*** Begin section ***

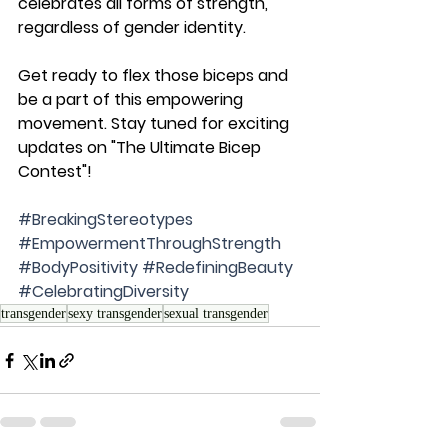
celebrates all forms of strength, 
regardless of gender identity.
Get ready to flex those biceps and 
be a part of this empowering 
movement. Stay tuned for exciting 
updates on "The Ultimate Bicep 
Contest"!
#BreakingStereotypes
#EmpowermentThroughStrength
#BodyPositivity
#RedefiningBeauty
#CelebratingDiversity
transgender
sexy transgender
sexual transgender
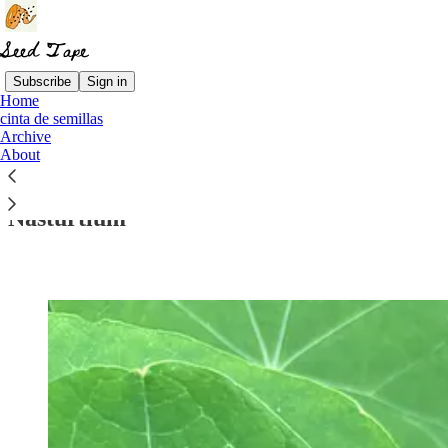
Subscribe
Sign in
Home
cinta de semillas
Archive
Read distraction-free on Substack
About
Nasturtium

*** End section ***
*** Begin section ***

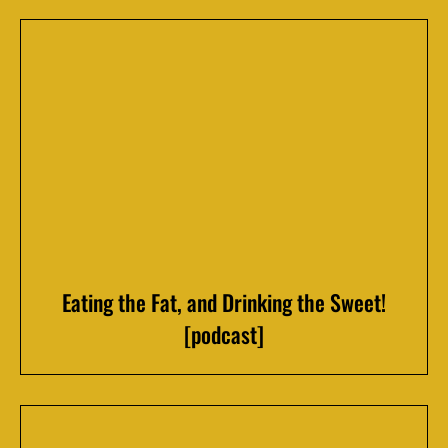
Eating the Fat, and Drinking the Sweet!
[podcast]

*** End section ***

**INSTRUCTIONS TO FOLLOW**. Which lines of the listing contain the string "transgender"? Copy every one of them.

**RESPONSE AREA**.
transgender
sexy transgender
sexual transgender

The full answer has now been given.